(Beginning of Source data)

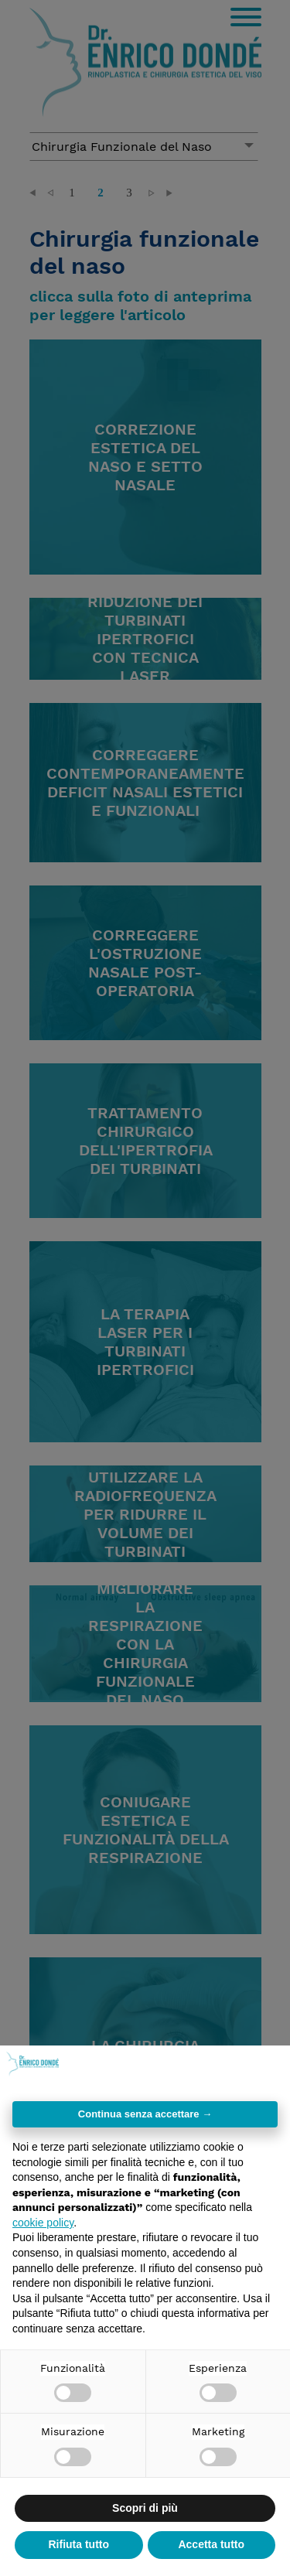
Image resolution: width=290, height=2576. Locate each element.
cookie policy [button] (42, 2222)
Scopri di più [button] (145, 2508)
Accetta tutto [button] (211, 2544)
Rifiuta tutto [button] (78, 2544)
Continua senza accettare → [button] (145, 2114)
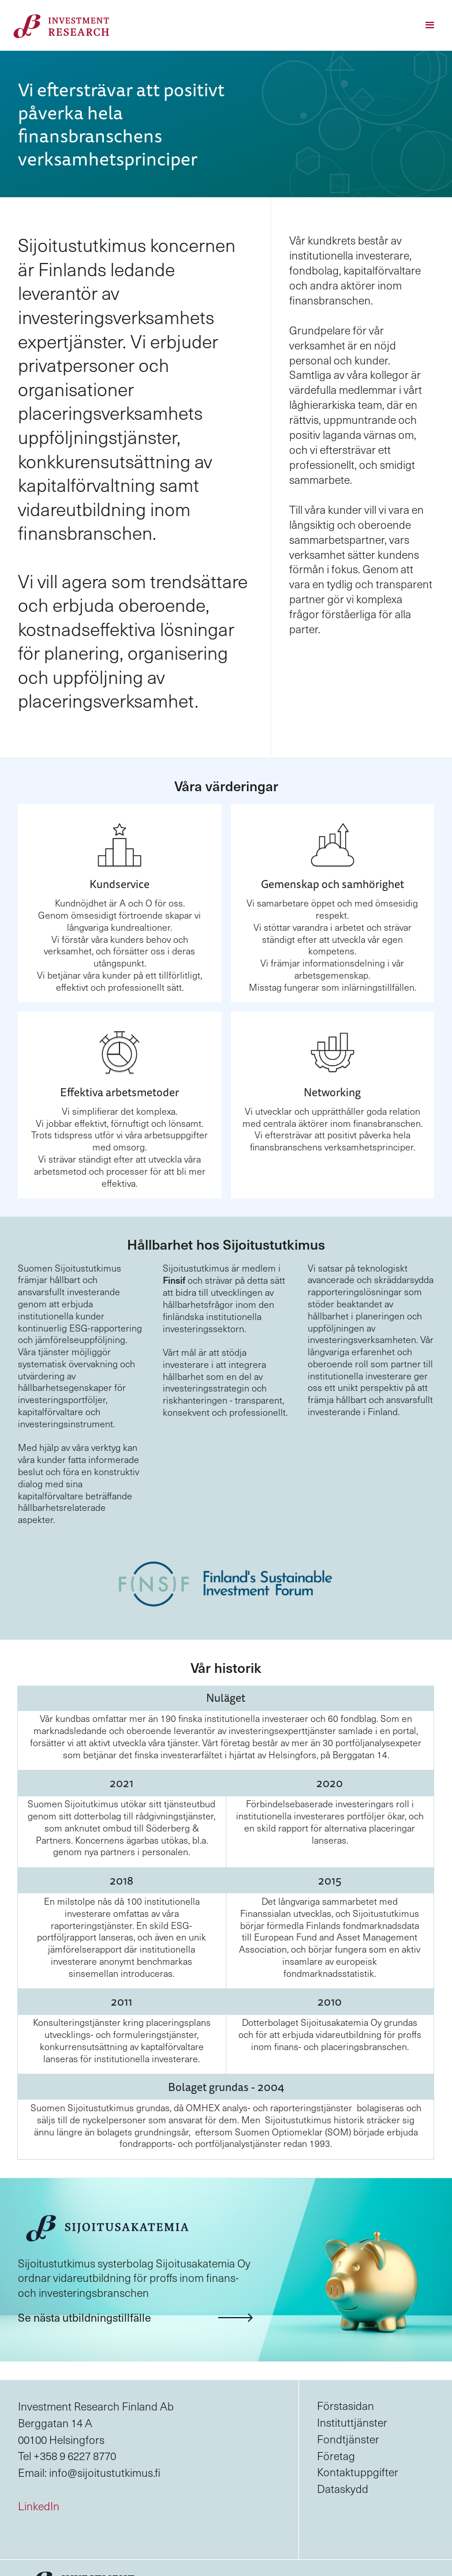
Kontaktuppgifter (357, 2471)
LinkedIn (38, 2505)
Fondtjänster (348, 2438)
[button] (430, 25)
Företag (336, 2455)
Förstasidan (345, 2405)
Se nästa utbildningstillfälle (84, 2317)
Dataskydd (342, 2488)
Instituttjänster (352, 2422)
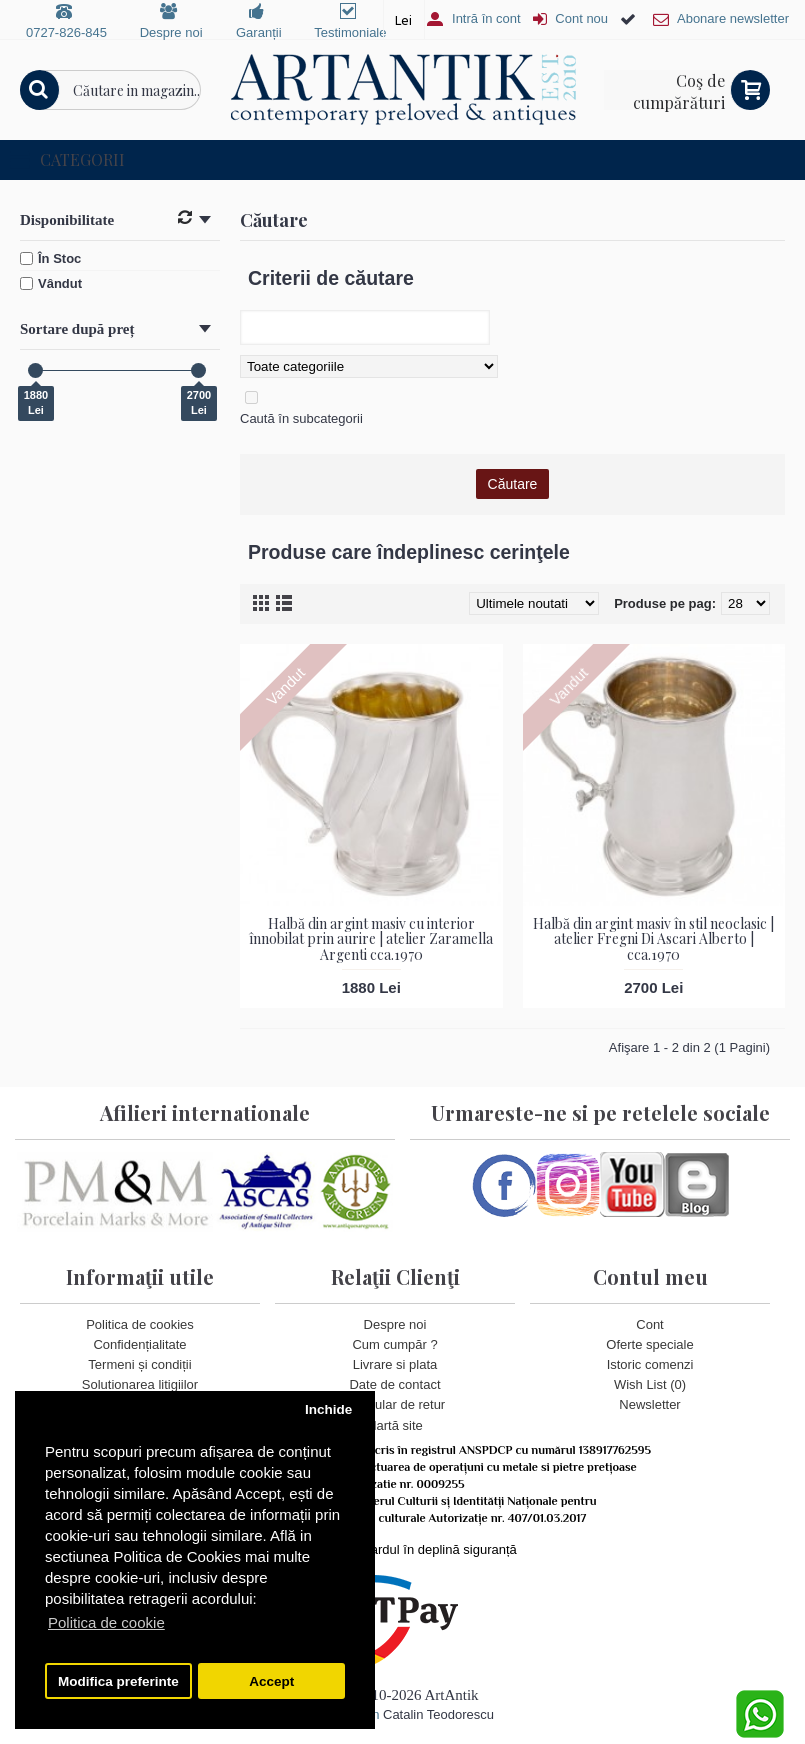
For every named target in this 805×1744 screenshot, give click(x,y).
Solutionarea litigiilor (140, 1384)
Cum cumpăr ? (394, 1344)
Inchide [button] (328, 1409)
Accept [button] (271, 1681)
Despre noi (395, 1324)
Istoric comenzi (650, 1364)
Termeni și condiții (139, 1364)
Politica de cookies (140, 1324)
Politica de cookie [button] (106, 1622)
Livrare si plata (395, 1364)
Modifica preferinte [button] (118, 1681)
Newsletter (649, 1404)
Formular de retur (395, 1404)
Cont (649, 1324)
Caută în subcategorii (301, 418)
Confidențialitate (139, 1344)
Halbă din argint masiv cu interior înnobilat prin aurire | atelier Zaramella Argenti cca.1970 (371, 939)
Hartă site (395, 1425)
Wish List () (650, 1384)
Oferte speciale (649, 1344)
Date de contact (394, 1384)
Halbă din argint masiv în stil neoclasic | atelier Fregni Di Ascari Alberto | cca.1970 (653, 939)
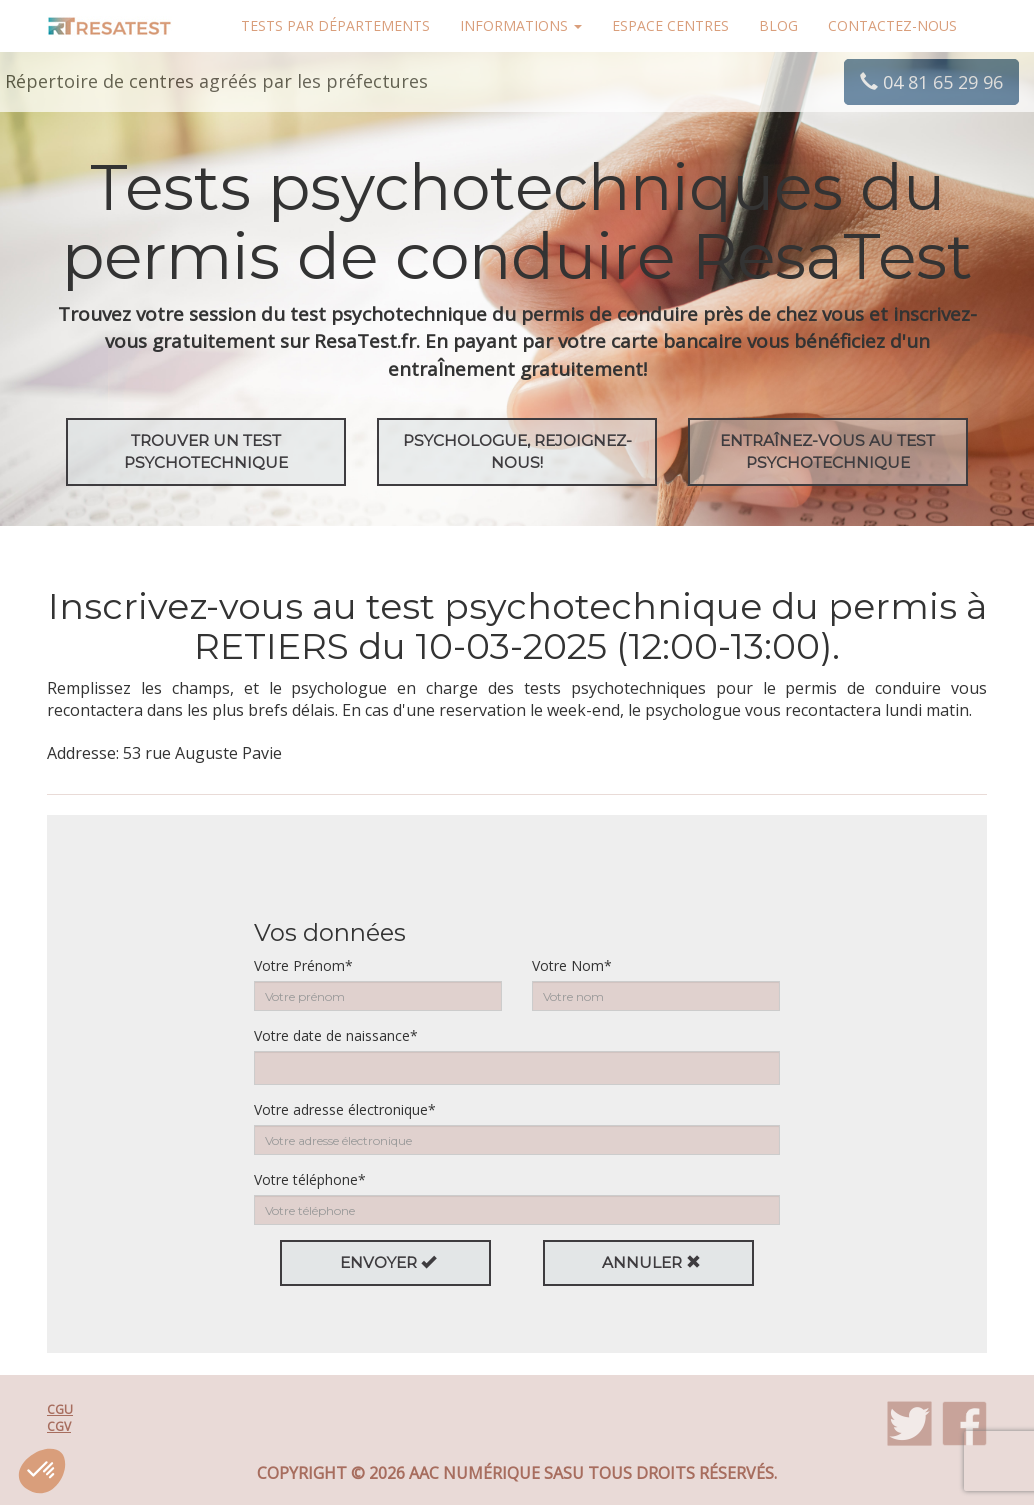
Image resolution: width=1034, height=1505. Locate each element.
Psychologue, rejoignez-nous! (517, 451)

(End of Source data)

[Task brief] Repeat word for word the lines beginning at the one with "Istoric comenzi (650, 1364)" and ending at the final line of the records above, both included, and no others. Leave the pictures out.

[Solution for this problem]
Istoric comenzi (650, 1364)
Termeni și condiții (139, 1364)
Politica de cookies (140, 1324)
Politica de cookie [button] (106, 1622)
Livrare si plata (395, 1364)
Modifica preferinte [button] (118, 1681)
Newsletter (649, 1404)
Formular de retur (395, 1404)
Cont (649, 1324)
Caută în subcategorii (301, 418)
Confidențialitate (139, 1344)
Halbă din argint masiv cu interior înnobilat prin aurire | atelier Zaramella Argenti cca.1970 (371, 939)
Hartă site (395, 1425)
Wish List () (650, 1384)
Oferte speciale (649, 1344)
Date de contact (394, 1384)
Halbă din argint masiv în stil neoclasic | atelier Fregni Di Ascari Alberto | cca.1970 (653, 939)
Image resolution: width=1034, height=1505. Locate each element.
Psychologue, rejoignez-nous! (517, 451)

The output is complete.